Editor’s comment: In Counting Backwards, Dr. Henry Jay Przybylo―a pediatric anesthesiologist with more than thirty years of experience―delivers an unforgettable account of the procedure’s daily dramas and fundamental mysteries. Dr. Jay has administered anesthesia more than 30,000 times in his career―erasing consciousness, denying memory, and immobilizing the body, and then reversing all of these effects―on newborn babies, screaming toddlers, sullen teenagers, even a gorilla. It is a fascinating read and perspective where lawyers and claims professions can get a different view on an important part of any case where anesthesia is provided.

Doctor’s comment: Give me three minutes, then you’ll give me your life. These are words that are cause for concern for any lawyer. A vacant promise, a scam, fraud? No. In the time it takes to post the latest announcement on LinkedIn or to listen to Van Morrison’s “Brown Eyed Girl,” we’ll talk, I’ll examine and then we’ll pass through automatic double doors leading to my sequestered place where I’ll induce a chemical coma, steal time, prevent memory, immobilize the body and then reverse these at will.

As an anesthesiologist, I alter heart rate, blood pressure and breathing, but I don’t cure. My care allows physicians to cut, probe and stick. Perhaps not curing isn’t entirely accurate. Without my care, procedures that are painful or require absolute stillness—clipping a brain aneurysm where any patient motion might alter the outcome—are not possible without my intervention In addition, I treat pain beyond the procedure room, both acute and chronic.

Many fear anesthesia and for good reason; it’s an act of faith. When asked how the anesthesia gas I administer day in, day out works, I have no solid scientific answer. It simply does. Forty million times every year in the U.S. alone. So as I ask a patient to have confidence in my abilities, I need to trust in my gas. I know what percent of gas is needed to keep a person safely anesthetized, and I measure continuously every imaginable vital sign and parameter, the percent of inhaled gas included. My intent is singular: that every patient emerges from my care in better condition than on entering.
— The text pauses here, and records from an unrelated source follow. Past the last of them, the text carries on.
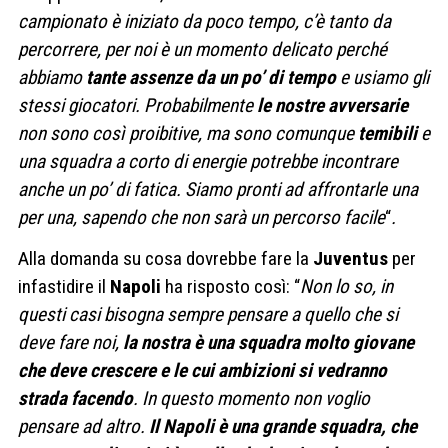
campionato è iniziato da poco tempo, c’è tanto da
percorrere, per noi è un momento delicato perché
abbiamo
tante assenze da un po’ di tempo
e usiamo gli
stessi giocatori. Probabilmente
le nostre avversarie
non sono così proibitive, ma sono comunque
temibili
e
una squadra a corto di energie potrebbe incontrare
anche un po’ di fatica. Siamo pronti ad affrontarle una
per una, sapendo che non sarà un percorso facile
“
.
Alla domanda su cosa dovrebbe fare la
Juventus
per
infastidire il
Napoli
ha risposto così: “
Non lo so, in
questi casi bisogna sempre pensare a quello che si
deve fare noi,
la nostra è una squadra molto giovane
che deve crescere e le cui ambizioni si vedranno
strada facendo
. In questo momento non voglio
pensare ad altro.
Il Napoli è una grande squadra, che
The motto of anesthesiologists is vigilance. I noticed something unobserved by others in a photo from a recent published article of a wrist surgery on a woman who requested no anesthesia. The center of attention—and all the eyes in the room—were on the surgical site, her wrist. My question: Who was watching the woman? If, God forbid, something untoward happened, who in that room was charged with making life right? In the event of an allergic reaction to an injected medication, who possessed the expertise to successfully treat the woman? More than removing a patient’s senses, my charge as the anesthesiologist is to watch the patient as a whole and to correct confounding issues. High blood pressure is treated, blood sugars are followed and normalized, and so on and so on. For those requesting no anesthesia, the statistics on safety prove anesthesia is very safe and lead me to question, what’s to be gained?

Not everyone requires the mysterious, all-in-one anesthetic gas. Deconstructing anesthesia leaves its components: anxiety relief, amnesia, pain therapy (analgesia), remaining still (akinesia) and stable vital signs throughout (in my term, a-reflexia). All can be treated separately with a variety of medications and techniques. If inhaling a gas is undesired or medically unwise, pain relief and stillness can be achieved by blocking the nerves to the region of the procedure using local anesthetics, while supplemental medications treat anxiety and amnesia. Allow me the opportunity to build an anesthetic that best fits needs and leaves you in better health after my care.

Anesthesia is not a limelight specialty. I stand in the wings, and yet, I alter nearly every body function. Anesthesiology intervenes in life with a breadth, depth, and intensity that no other medical specialty possesses. Forgetting my name within minutes of discharge, I take no offense. Practicing in one of the RU—relative unknown—medical specialties such as anesthesiology, radiology and pathology means little to no face time with patients. That should not be taken to mean as the RU physicians’ work is secretive—just secluded. Most of my waking day is spent cloistered behind automatic double doors. But you can still speak with me; inquire about all options. Choices exist.